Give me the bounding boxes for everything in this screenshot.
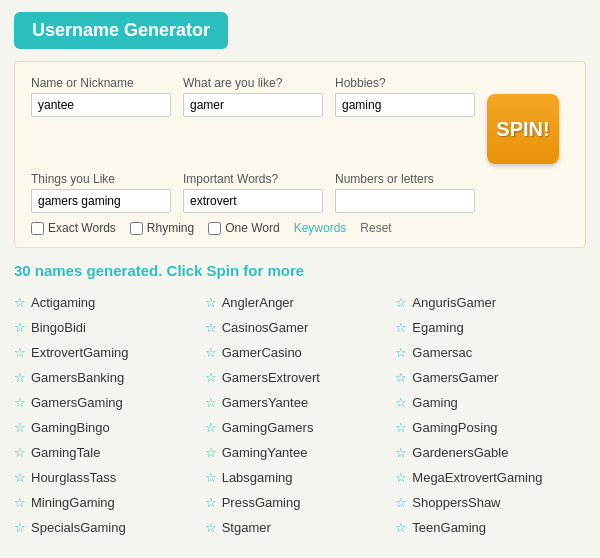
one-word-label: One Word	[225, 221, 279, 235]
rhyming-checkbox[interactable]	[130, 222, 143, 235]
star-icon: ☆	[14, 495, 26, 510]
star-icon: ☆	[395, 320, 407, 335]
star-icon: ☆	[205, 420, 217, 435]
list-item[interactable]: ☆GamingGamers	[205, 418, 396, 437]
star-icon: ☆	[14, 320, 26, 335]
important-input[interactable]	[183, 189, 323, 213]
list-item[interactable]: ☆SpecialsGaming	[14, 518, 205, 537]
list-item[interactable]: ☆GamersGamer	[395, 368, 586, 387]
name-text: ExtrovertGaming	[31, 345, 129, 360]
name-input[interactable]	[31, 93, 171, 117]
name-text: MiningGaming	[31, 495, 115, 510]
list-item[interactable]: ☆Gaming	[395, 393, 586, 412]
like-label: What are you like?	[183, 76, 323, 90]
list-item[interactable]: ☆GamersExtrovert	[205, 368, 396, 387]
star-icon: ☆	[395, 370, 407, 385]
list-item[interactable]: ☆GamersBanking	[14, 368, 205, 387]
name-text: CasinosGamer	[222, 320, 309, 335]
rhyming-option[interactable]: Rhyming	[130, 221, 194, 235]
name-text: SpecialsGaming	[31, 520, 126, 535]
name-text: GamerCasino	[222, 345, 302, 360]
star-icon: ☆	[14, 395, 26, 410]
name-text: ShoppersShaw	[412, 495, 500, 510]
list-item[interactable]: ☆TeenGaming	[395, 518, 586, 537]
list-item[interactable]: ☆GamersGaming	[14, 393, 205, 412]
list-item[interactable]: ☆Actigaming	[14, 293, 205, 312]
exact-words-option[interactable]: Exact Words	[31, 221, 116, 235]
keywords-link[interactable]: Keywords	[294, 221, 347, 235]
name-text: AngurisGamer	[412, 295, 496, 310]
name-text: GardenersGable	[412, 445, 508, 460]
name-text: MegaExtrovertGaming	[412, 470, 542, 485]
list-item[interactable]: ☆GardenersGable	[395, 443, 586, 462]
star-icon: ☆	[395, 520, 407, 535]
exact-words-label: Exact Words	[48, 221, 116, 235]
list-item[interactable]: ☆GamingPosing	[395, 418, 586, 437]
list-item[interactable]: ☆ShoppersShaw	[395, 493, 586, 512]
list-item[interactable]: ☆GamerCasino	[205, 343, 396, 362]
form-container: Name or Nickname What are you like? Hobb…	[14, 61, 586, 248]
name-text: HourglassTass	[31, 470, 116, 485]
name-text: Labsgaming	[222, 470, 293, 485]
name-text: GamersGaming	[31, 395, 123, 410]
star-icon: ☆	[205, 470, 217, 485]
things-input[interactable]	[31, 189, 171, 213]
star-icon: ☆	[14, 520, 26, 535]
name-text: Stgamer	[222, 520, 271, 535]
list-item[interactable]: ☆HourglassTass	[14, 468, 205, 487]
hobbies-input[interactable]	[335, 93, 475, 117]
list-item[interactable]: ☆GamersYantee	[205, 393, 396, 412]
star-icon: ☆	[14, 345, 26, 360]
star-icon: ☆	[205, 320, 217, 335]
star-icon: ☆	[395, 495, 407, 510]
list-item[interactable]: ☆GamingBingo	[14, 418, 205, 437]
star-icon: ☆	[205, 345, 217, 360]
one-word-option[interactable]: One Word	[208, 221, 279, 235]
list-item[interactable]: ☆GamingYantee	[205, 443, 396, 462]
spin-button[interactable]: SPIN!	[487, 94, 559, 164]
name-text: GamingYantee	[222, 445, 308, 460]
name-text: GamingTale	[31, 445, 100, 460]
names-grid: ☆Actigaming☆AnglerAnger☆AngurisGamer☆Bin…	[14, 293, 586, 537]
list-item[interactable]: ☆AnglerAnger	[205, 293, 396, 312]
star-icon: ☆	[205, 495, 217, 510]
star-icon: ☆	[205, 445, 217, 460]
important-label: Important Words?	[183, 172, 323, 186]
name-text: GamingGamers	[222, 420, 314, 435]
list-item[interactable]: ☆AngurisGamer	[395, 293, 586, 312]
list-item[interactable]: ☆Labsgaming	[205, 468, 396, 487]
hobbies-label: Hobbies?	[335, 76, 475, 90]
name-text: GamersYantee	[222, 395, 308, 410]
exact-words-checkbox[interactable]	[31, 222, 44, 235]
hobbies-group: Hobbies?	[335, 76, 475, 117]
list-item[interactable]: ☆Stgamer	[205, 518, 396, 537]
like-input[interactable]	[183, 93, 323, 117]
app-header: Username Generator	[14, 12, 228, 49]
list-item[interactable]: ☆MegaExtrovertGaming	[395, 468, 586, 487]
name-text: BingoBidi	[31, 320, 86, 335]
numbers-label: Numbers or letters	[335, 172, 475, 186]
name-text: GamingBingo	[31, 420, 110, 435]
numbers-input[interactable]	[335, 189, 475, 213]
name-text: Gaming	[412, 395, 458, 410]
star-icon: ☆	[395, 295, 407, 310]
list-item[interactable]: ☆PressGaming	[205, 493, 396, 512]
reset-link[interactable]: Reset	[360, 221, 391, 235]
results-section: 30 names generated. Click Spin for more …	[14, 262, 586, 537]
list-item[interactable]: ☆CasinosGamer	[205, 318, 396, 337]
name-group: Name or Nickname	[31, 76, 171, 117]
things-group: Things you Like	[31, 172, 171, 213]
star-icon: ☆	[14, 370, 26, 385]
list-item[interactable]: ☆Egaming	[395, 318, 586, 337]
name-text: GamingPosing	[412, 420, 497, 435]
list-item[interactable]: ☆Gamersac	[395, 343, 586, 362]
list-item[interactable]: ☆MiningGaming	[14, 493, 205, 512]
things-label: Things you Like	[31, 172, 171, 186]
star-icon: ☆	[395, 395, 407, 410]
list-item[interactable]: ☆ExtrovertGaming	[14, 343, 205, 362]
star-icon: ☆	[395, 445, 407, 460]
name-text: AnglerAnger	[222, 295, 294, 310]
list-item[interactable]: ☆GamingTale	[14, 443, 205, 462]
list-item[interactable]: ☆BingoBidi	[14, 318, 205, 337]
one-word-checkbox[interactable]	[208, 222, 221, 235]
...
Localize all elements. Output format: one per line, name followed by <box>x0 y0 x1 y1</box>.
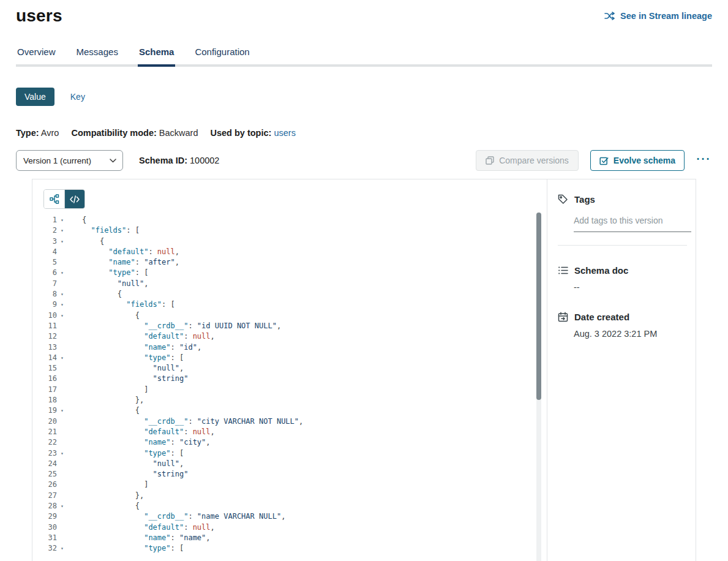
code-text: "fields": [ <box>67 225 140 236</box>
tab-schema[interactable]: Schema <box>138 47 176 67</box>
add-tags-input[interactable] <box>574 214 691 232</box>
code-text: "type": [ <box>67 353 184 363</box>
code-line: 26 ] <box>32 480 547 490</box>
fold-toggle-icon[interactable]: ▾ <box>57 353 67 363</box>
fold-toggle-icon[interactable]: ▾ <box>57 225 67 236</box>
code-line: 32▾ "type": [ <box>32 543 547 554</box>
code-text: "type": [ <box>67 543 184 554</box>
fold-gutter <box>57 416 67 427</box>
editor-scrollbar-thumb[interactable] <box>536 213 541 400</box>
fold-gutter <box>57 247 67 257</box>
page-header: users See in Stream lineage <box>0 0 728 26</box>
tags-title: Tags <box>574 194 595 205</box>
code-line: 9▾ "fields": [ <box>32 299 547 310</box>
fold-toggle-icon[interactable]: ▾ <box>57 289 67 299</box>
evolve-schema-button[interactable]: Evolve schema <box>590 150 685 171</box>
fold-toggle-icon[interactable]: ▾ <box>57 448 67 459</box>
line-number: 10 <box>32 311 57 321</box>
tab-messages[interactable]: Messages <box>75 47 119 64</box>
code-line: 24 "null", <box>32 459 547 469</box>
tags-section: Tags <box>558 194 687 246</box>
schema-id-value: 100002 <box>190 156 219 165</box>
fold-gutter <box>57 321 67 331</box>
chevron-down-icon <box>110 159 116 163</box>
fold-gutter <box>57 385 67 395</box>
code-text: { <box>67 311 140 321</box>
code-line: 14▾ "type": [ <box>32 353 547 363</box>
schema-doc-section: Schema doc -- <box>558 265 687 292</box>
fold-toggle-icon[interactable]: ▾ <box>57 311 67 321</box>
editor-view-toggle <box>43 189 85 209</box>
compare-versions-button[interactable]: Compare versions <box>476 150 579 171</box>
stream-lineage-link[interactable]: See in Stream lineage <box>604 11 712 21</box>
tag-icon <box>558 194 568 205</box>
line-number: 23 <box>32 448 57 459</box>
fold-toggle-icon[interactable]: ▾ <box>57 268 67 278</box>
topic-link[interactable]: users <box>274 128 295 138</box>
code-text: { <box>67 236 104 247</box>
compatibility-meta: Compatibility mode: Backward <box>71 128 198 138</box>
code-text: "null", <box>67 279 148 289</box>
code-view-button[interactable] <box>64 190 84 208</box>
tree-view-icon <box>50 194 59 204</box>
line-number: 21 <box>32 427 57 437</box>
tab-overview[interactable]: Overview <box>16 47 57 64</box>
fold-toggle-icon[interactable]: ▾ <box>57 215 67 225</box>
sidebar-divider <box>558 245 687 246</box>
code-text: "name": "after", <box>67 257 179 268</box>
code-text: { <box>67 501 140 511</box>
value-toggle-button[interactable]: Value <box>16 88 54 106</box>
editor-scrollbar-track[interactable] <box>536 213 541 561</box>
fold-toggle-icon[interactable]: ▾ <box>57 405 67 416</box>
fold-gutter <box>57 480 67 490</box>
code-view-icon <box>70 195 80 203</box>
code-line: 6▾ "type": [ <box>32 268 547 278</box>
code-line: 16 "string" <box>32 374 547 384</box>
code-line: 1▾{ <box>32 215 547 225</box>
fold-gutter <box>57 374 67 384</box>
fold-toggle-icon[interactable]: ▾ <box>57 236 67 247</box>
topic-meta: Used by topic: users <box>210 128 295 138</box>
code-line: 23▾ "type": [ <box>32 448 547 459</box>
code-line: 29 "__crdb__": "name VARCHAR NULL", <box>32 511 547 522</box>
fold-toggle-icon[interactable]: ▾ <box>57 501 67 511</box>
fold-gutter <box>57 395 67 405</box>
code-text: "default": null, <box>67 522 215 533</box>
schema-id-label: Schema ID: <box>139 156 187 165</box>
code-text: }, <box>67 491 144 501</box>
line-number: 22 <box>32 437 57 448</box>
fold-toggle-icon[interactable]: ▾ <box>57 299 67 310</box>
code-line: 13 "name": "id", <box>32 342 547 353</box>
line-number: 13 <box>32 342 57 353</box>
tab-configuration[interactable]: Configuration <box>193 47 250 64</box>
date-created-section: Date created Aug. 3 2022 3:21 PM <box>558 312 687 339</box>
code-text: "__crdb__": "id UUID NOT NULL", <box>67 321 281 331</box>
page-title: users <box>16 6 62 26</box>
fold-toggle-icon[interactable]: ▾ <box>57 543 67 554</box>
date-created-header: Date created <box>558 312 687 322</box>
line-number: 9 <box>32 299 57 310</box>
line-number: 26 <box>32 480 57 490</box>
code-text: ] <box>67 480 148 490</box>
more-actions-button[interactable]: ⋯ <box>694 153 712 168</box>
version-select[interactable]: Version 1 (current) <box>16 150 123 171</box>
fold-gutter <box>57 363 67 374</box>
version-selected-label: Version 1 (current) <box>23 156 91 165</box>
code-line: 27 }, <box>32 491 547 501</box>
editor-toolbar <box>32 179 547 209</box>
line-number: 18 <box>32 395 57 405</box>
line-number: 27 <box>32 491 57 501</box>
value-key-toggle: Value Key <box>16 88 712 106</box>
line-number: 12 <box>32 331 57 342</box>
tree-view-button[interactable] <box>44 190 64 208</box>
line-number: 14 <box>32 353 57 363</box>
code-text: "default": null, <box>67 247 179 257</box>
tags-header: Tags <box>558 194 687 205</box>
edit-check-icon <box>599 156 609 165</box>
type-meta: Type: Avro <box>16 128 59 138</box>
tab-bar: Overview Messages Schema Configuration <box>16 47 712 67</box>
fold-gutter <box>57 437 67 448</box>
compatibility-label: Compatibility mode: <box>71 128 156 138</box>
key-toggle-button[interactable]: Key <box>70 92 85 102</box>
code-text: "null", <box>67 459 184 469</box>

■ Exercise objective: Check each line in the records above for the word "scrollbar". Return those that have it.

■ Written reply:
editor-scrollbar-thumb[interactable] <box>536 213 541 400</box>
editor-scrollbar-track[interactable] <box>536 213 541 561</box>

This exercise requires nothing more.